§ WHAT THE EXERCISE ASKS
The records below are to be copied exactly, with every picture left out.

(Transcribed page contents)
== Segment start ==

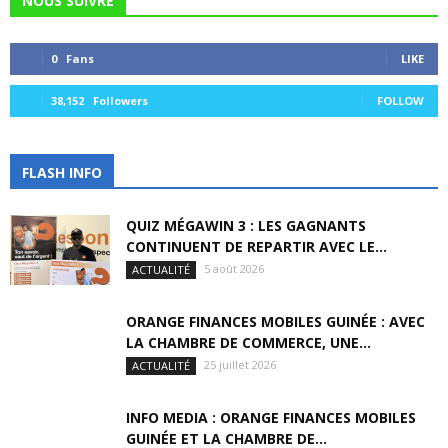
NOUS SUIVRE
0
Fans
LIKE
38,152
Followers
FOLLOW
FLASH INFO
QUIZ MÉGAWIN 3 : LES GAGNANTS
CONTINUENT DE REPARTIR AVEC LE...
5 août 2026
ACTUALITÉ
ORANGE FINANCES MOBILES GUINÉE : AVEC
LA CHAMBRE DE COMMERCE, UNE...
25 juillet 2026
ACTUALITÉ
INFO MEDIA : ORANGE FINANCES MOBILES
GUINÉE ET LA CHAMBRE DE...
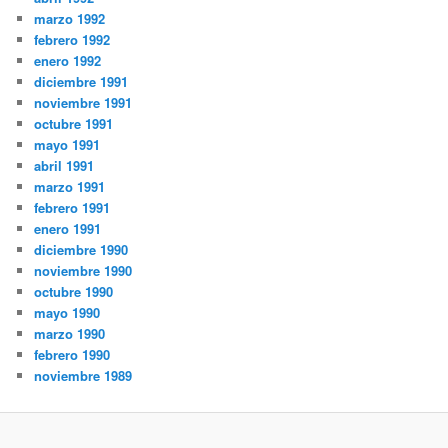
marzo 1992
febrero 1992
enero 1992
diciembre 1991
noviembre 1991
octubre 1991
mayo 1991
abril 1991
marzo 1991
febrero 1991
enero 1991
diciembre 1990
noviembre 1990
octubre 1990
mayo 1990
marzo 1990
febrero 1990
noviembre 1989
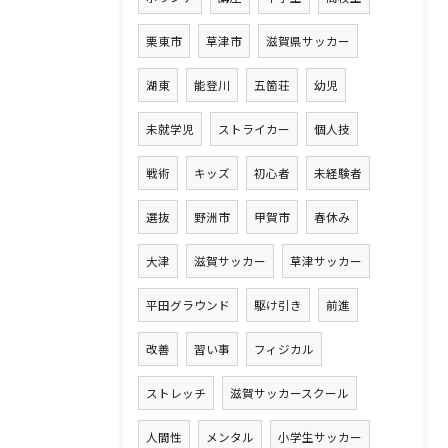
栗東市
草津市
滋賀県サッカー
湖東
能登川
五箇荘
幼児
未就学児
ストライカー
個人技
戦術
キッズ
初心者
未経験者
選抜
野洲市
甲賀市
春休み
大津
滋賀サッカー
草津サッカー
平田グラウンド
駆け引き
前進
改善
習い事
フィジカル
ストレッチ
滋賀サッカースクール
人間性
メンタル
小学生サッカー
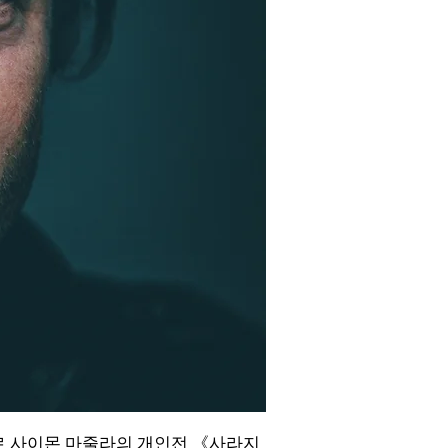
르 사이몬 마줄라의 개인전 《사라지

== Segment end ==

§ RESPONSE FOR THIS EXERCISE
NOUS SUIVRE
0
Fans
LIKE
38,152
Followers
FOLLOW
FLASH INFO
QUIZ MÉGAWIN 3 : LES GAGNANTS
CONTINUENT DE REPARTIR AVEC LE...
5 août 2026
ACTUALITÉ
ORANGE FINANCES MOBILES GUINÉE : AVEC
LA CHAMBRE DE COMMERCE, UNE...
25 juillet 2026
ACTUALITÉ
INFO MEDIA : ORANGE FINANCES MOBILES
GUINÉE ET LA CHAMBRE DE...
marzo 1992
febrero 1992
enero 1992
diciembre 1991
noviembre 1991
octubre 1991
mayo 1991
abril 1991
marzo 1991
febrero 1991
enero 1991
diciembre 1990
noviembre 1990
octubre 1990
mayo 1990
marzo 1990
febrero 1990
noviembre 1989
栗東市
草津市
滋賀県サッカー
湖東
能登川
五箇荘
幼児
未就学児
ストライカー
個人技
戦術
キッズ
初心者
未経験者
選抜
野洲市
甲賀市
春休み
大津
滋賀サッカー
草津サッカー
平田グラウンド
駆け引き
前進
改善
習い事
フィジカル
ストレッチ
滋賀サッカースクール
人間性
メンタル
小学生サッカー
르 사이몬 마줄라의 개인전 《사라지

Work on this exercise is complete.